Drug Res (Stuttg) 2017; 67(11): 661-672
DOI: 10.1055/s-0043-115123
Original Article
© Georg Thieme Verlag KG Stuttgart · New York

Cytogenotoxicity of Inclusion Complexes of Diazepam with 2-Hydroxypropyl-β-cyclodextrin

Jasmina Hadžiabdić1, Nevenka Kopjar2, Davor Želježić2, Selma Špirtović-Halilović3, Davorka Završnik3
  • 1Department of Pharmaceutical Technology, Faculty of Pharmacy, University of Sarajevo, Sarajevo, Bosnia and Herzegovina
  • 2Institute for Medical Research and Occupational Health, Zagreb, Croatia
  • 3Department of Pharmaceutical Chemistry, Faculty of Pharmacy, University of Sarajevo, Sarajevo, Bosnia and Herzegovina
Further Information

Publication History

received 17 February 2017

accepted 27 June 2017

Publication Date:
19 July 2017 (eFirst)


Background Diazepam, as one of the most frequent prescribed drug from 1,4-benzodiazepine group, has certain limitations in pharmaceutical technology due to its poor solubility in water. By forming inclusion complexes with 2-hydroxypropyl-β-cyclodextrin, diazepam's biopharmaceutical properties can be greatly improved.

Aim Aim of this research was to in vitro evaluate genotoxicity of prepared novel complexes of diazepam and their influence on proliferation of human peripheral blood lymphocytes.

Methods For identification of possible genotoxicity of diazepam inclusion complexes, cytokinesis-block micronucleus assay has been chosen. Evaluated concentrations of two diazepam inclusion complexes were 0.2 µg/mL, 0.5 µg/mL and 1.0 µg/mL in cell culture.

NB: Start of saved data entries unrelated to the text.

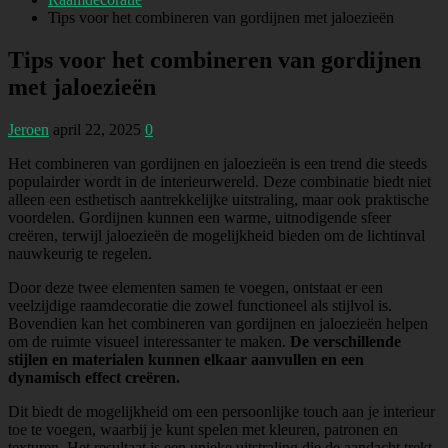
Tips voor het combineren van gordijnen met jaloezieën
Tips voor het combineren van gordijnen
met jaloezieën
Jeroen
april 22, 2025
0
Het combineren van gordijnen en jaloezieën is een trend die steeds
populairder wordt in de interieurwereld. Deze combinatie biedt niet
alleen een esthetisch aantrekkelijke uitstraling, maar ook praktische
voordelen. Gordijnen kunnen een warme, uitnodigende sfeer
creëren, terwijl jaloezieën de mogelijkheid bieden om de lichtinval
nauwkeurig te regelen.
Door deze twee elementen samen te voegen, ontstaat er een
veelzijdige raamdecoratie die zowel functioneel als stijlvol is.
Bovendien kan het combineren van gordijnen en jaloezieën helpen
om de ruimte visueel interessanter te maken.
De verschillende
stijlen en materialen kunnen elkaar aanvullen en een
dynamisch effect creëren.
Dit biedt de mogelijkheid om een persoonlijke touch aan je interieur
toe te voegen, waarbij je kunt spelen met kleuren, patronen en
texturen. Het resultaat is een unieke uitstraling die de aandacht trekt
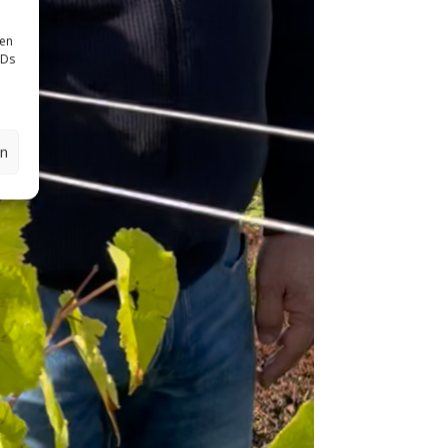
sen
IDs
en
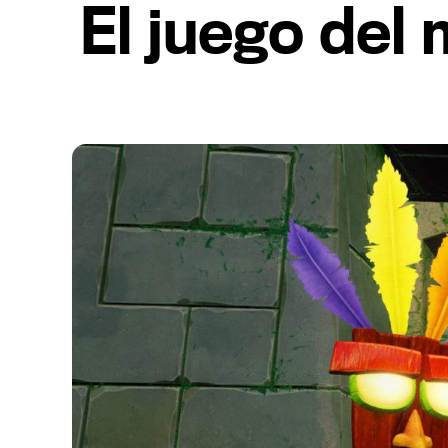
El juego del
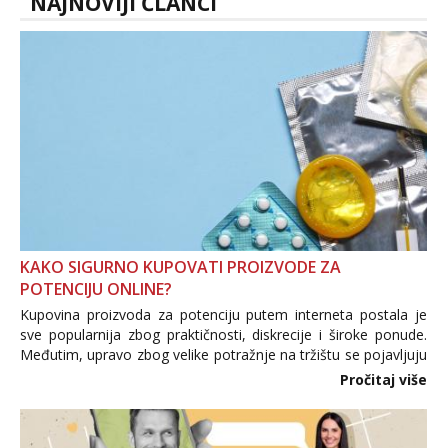
NAJNOVIJI ČLANCI
KAKO SIGURNO KUPOVATI PROIZVODE ZA
POTENCIJU ONLINE?
Kupovina proizvoda za potenciju putem interneta postala je
sve popularnija zbog praktičnosti, diskrecije i široke ponude.
Međutim, upravo zbog velike potražnje na tržištu se pojavljuju
i brojni krivotvoreni proizvodi, nepouzdane internetske
Pročitaj više
trgovine te proizvodi nepoznatog podrijetla. ...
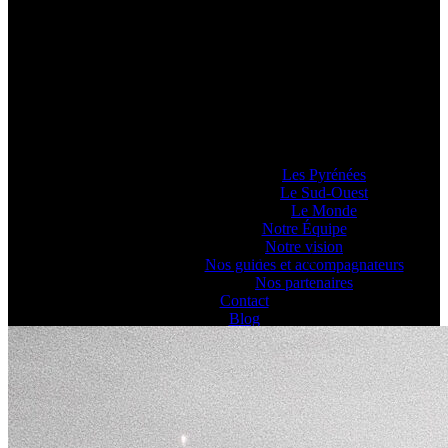
Pyrénéance
Si vous voulez savoir comment on se la
raconte, voyez ce que 20 années
d’expériences dans la production
d’activités et de séjours en montagne nous
ont enseigné… ou pas !
Lieux d’Aventure
Les Pyrénées
Le Sud-Ouest
Le Monde
Notre Équipe
Notre vision
Nos partenaires | Pyrénéance - Agence de voyages réceptive
Nos guides et accompagnateurs
pyrénéenne
Nos partenaires
Contact
Blog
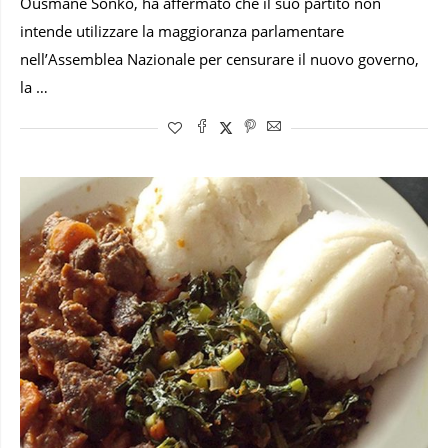
Ousmane Sonko, ha affermato che il suo partito non
intende utilizzare la maggioranza parlamentare
nell’Assemblea Nazionale per censurare il nuovo governo,
la …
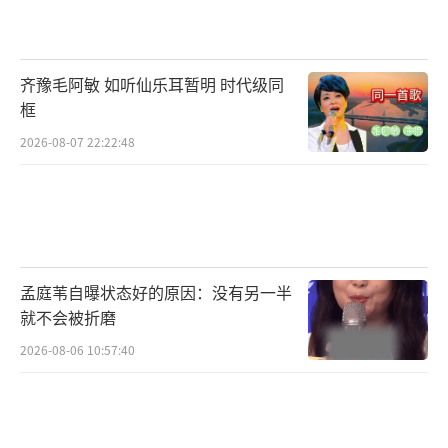
规则仍如影随形。王励勤推出新规：明星球员
每月需完成8小时社区教学，赞助商必须配套基
层青训投入。于是王曼昱指导少儿组后，当地
齐豫毛阿敏 如听仙乐耳暂明 时代级同
框
乒乓球班报名激增470%；梁靖崑演示的乒乓健
2026-08-07 22:22:48
身操短视频播放量破500万—顶流影响力被巧妙
转化为全民乒乓的燃料。
机关赛场的温馨互动，与多哈世乒赛的硝
烟形成戏剧映照。一个月前那场七局鏖战中，
孙颖莎与王曼昱刚演绎过乒乓球最极致的对抗
孟庭苇自曝状态好的原因：没有另一半
就不会被折磨
美学：王曼昱反手暴力弧圈如重炮轰击，孙颖
2026-08-06 10:57:40
莎正手快攻似闪电出鞘。第六局王曼昱连救四
个赛点的神迹，让国际奥委会主席巴赫都赞叹
不已。而决胜局孙颖莎面对争议球时0.5秒内的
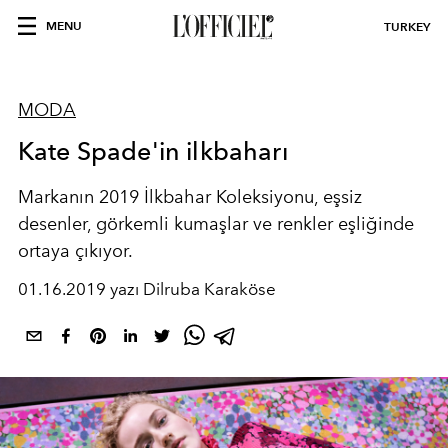
MENU
TURKEY
MODA
Kate Spade'in ilkbaharı
Markanın 2019 İlkbahar Koleksiyonu, eşsiz
desenler, görkemli kumaşlar ve renkler eşliğinde
ortaya çıkıyor.
01.16.2019 yazı Dilruba Karaköse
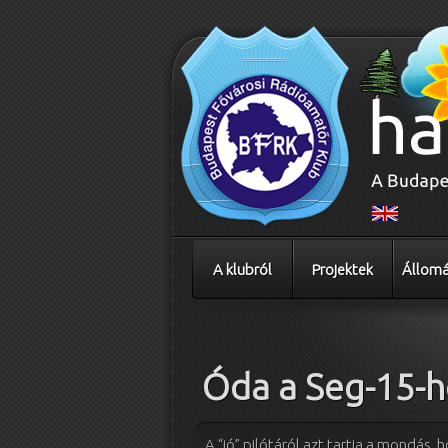
A klubról
Projektek
Állomá
Bejegyzés navigáció
Óda a Seg-15-h
A “jó” pilótáról azt tartja a mondás, 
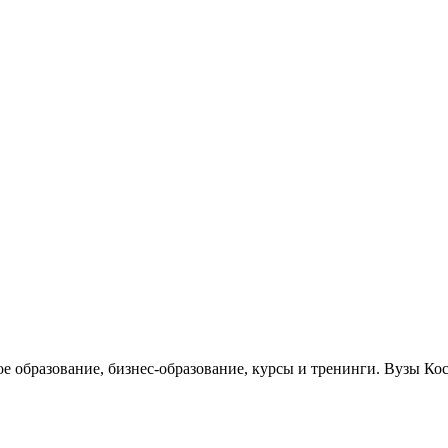
ое образование, бизнес-образование, курсы и тренинги. Вузы К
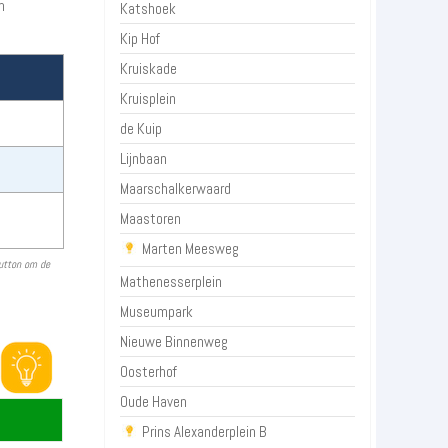
m
Katshoek
Kip Hof
Kruiskade
Kruisplein
de Kuip
Lijnbaan
Maarschalkerwaard
Maastoren
Marten Meesweg
button om de
Mathenesserplein
Museumpark
Nieuwe Binnenweg
Oosterhof
Oude Haven
Prins Alexanderplein B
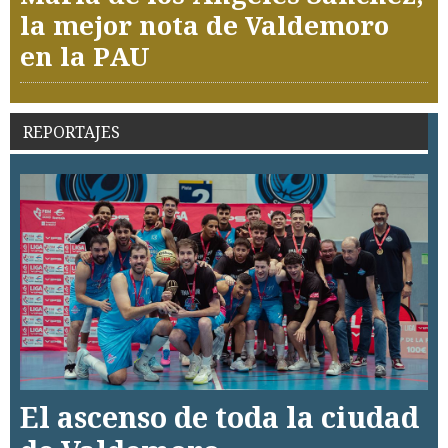
la mejor nota de Valdemoro
en la PAU
REPORTAJES
El ascenso de toda la ciudad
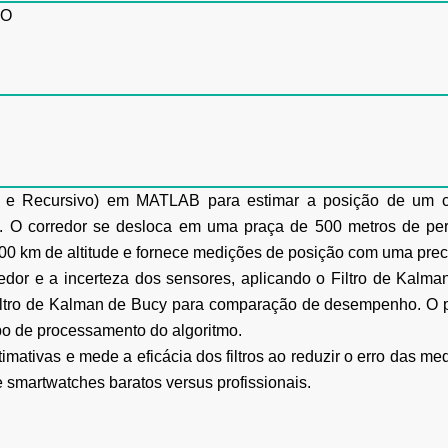
DO
 e Recursivo) em MATLAB para estimar a posição de um co
l. O corredor se desloca em uma praça de 500 metros de pe
.200 km de altitude e fornece medições de posição com uma prec
or e a incerteza dos sensores, aplicando o Filtro de Kalman
tro de Kalman de Bucy para comparação de desempenho. O pro
mpo de processamento do algoritmo.
imativas e mede a eficácia dos filtros ao reduzir o erro das me
e smartwatches baratos versus profissionais.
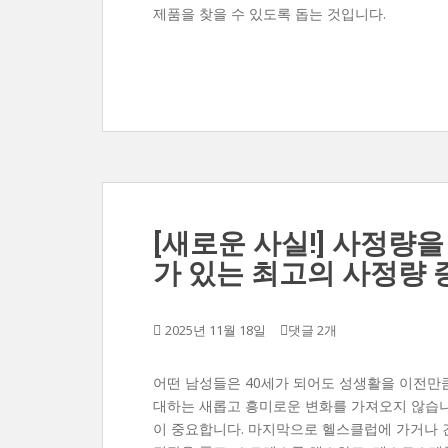
제품을 찾을 수 있도록 돕는 것입니다.
[새로운 사실!] 사정량을
가 있는 최고의 사정량
2025년 11월 18일
댓글 2개
어떤 남성들은 40세가 되어도 성생활을 이전만큼
대하는 새롭고 흥미로운 변화를 가져오지 않습니
이 중요합니다. 마지막으로 헬스클럽에 가거나 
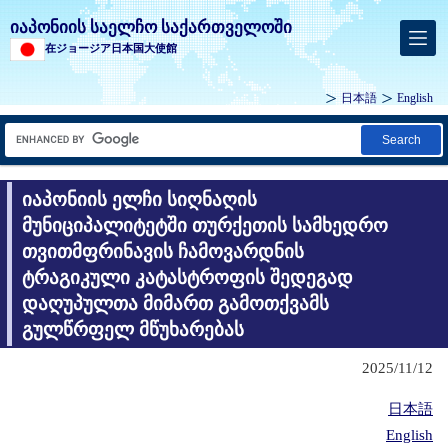
იაპონიის საელჩო საქართველოში
在ジョージア日本国大使館
日本語
English
Search
იაპონიის ელჩი სიღნაღის
მუნიციპალიტეტში თურქეთის სამხედრო
თვითმფრინავის ჩამოვარდნის
ტრაგიკული კატასტროფის შედეგად
დაღუპულთა მიმართ გამოთქვამს
გულწრფელ მწუხარებას
2025/11/12
日本語
English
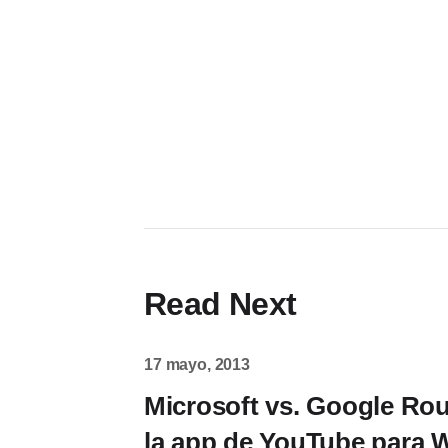
Read Next
17 mayo, 2013
Microsoft vs. Google Ro
la app de YouTube para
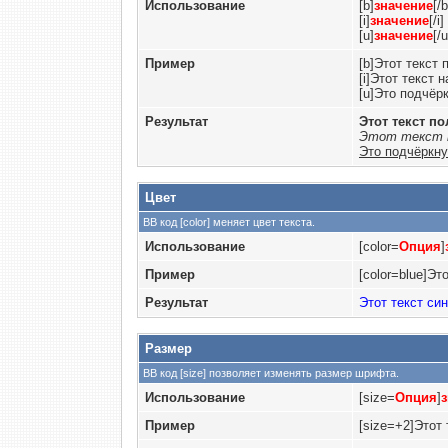
Использование
[b]
значение
[/b
[i]
значение
[/i]
[u]
значение
[/u
Пример
[b]Этот текст 
[i]Этот текст 
[u]Это подчёрк
Результат
Этот текст п
Этот текст н
Это подчёркну
Цвет
BB код [color] меняет цвет текста.
Использование
[color=
Опция
]
Пример
[color=blue]Это
Результат
Этот текст си
Размер
BB код [size] позволяет изменять размер шрифта.
Использование
[size=
Опция
]
Пример
[size=+2]Этот 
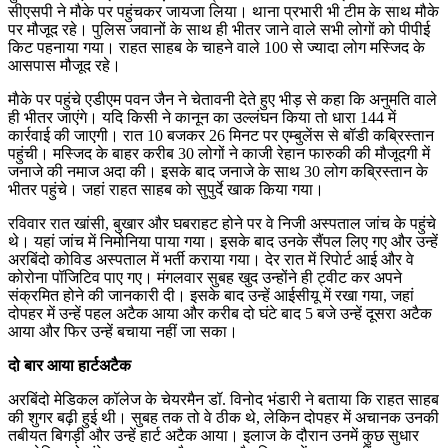
सीएसपी ने मौके पर पहुंचकर जायजा लिया। थाना प्रभारी भी टीम के साथ मौके
पर मौजूद रहे। पुलिस जवानों के साथ ही भीतर जाने वाले सभी लोगों को पीपीई
किट पहनाया गया। राहत साहब के चाहने वाले 100 से ज्यादा लोग मस्जिद के
आसपास मौजूद रहे।
माैके पर पहुंचे एडीएम पवन जैन ने चेतावनी देते हुए भीड़ से कहा कि अनुमति वाले
ही भीतर जाएंगे। यदि किसी ने कानून का उल्लंघन किया तो धारा 144 में
कार्रवाई की जाएगी। रात 10 बजकर 26 मिनट पर एम्बुलेंस से बॉडी कब्रिस्तान
पहुंची। मस्जिद के बाहर करीब 30 लोगों ने काजी रेहान फारुकी की मौजूदगी में
जनाजे की नमाज अदा की। इसके बाद जनाजे के साथ 30 लोग कब्रिस्तान के
भीतर पहुंचे। जहां राहत साहब को सुपुर्दे खाक किया गया।
रविवार रात खांसी, बुखार और घबराहट होने पर वे निजी अस्पताल जांच के पहुंचे
थे। यहां जांच में निमोनिया पाया गया। इसके बाद उनके सैंपल लिए गए और उन्हें
अरबिंदो कोविड अस्पताल में भर्ती कराया गया। देर रात में रिपाेर्ट आई और वे
कोरोना पॉजिटिव पाए गए। मंगलवार सुबह खुद उन्होंने ही ट्वीट कर अपने
संक्रमित होने की जानकारी दी। इसके बाद उन्हें आईसीयू में रखा गया, जहां
दोपहर में उन्हें पहल अटैक आया और करीब दो घंटे बाद 5 बजे उन्हें दूसरा अटैक
आया और फिर उन्हें बचाया नहीं जा सका।
दो बार आया हार्टअटैक
अरबिंदो मेडिकल कॉलेज के चेयरमैन डॉ. विनोद भंडारी ने बताया कि राहत साहब
की शुगर बढ़ी हुई थी। सुबह तक तो वे ठीक थे, लेकिन दोपहर में अचानक उनकी
तबीयत बिगड़ी और उन्हें हार्ट अटैक आया। इलाज के दौरान उनमें कुछ सुधार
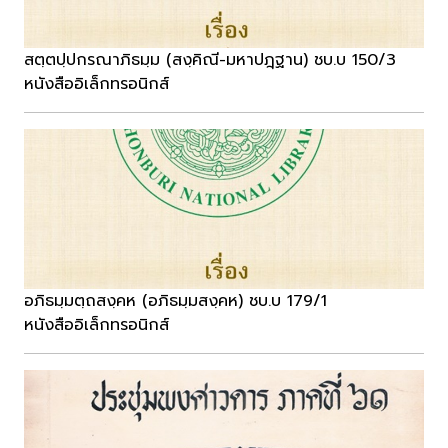
สตฺตปฺปกรณาภิธมฺม (สงฺคิณี-มหาปฎฺฐาน) ชบ.บ 150/3
หนังสืออิเล็กทรอนิกส์
อภิธมฺมตฺถสงฺคห (อภิธมฺมสงฺคห) ชบ.บ 179/1
หนังสืออิเล็กทรอนิกส์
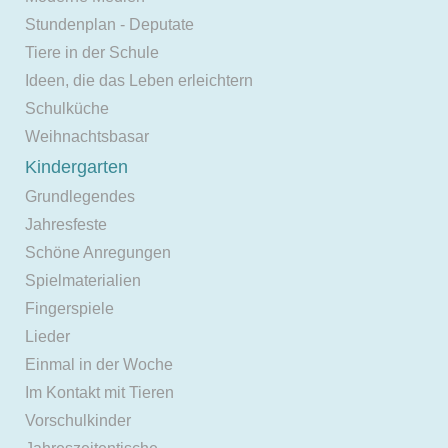
Stundenplan - Deputate
Tiere in der Schule
Ideen, die das Leben erleichtern
Schulküche
Weihnachtsbasar
Kindergarten
Grundlegendes
Jahresfeste
Schöne Anregungen
Spielmaterialien
Fingerspiele
Lieder
Einmal in der Woche
Im Kontakt mit Tieren
Vorschulkinder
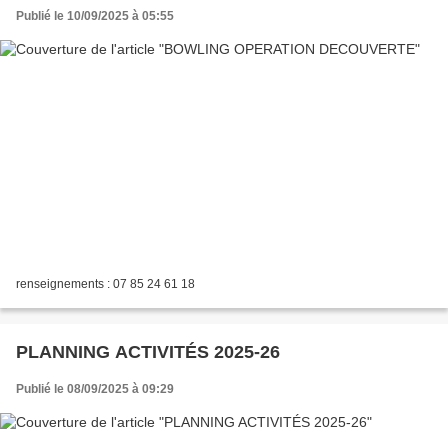
Publié le 10/09/2025 à 05:55
renseignements : 07 85 24 61 18
PLANNING ACTIVITÉS 2025-26
Publié le 08/09/2025 à 09:29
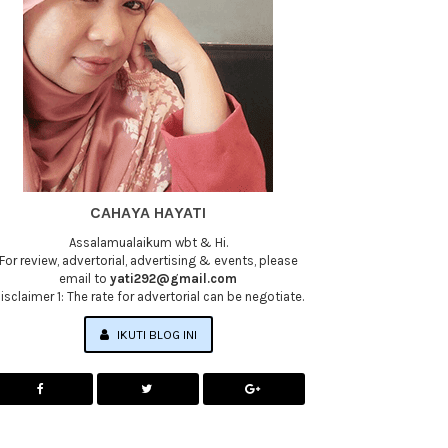
CAHAYA HAYATI
Assalamualaikum wbt & Hi.
For review, advertorial, advertising & events, please
email to
yati292@gmail.com
isclaimer 1: The rate for advertorial can be negotiate.
IKUTI BLOG INI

For a reference, in vitro cytogenotoxicity evaluation of diazepam alone has been conducted as well.

Results Neither one of the diazepam, complexed nor non-complexed, in given concentrations showed genotoxicity, induced genetic damage or loss of genetic material.

Conclusions Nuclear division index values, as indicators of cytostaticity and cytotoxicity suggested that investigated inclusion diazepam complexes induced accelerated proliferation of human peripheral blood lymphocytes in vitro, therefore possibly shortening the duration and dynamics of the cell cycle.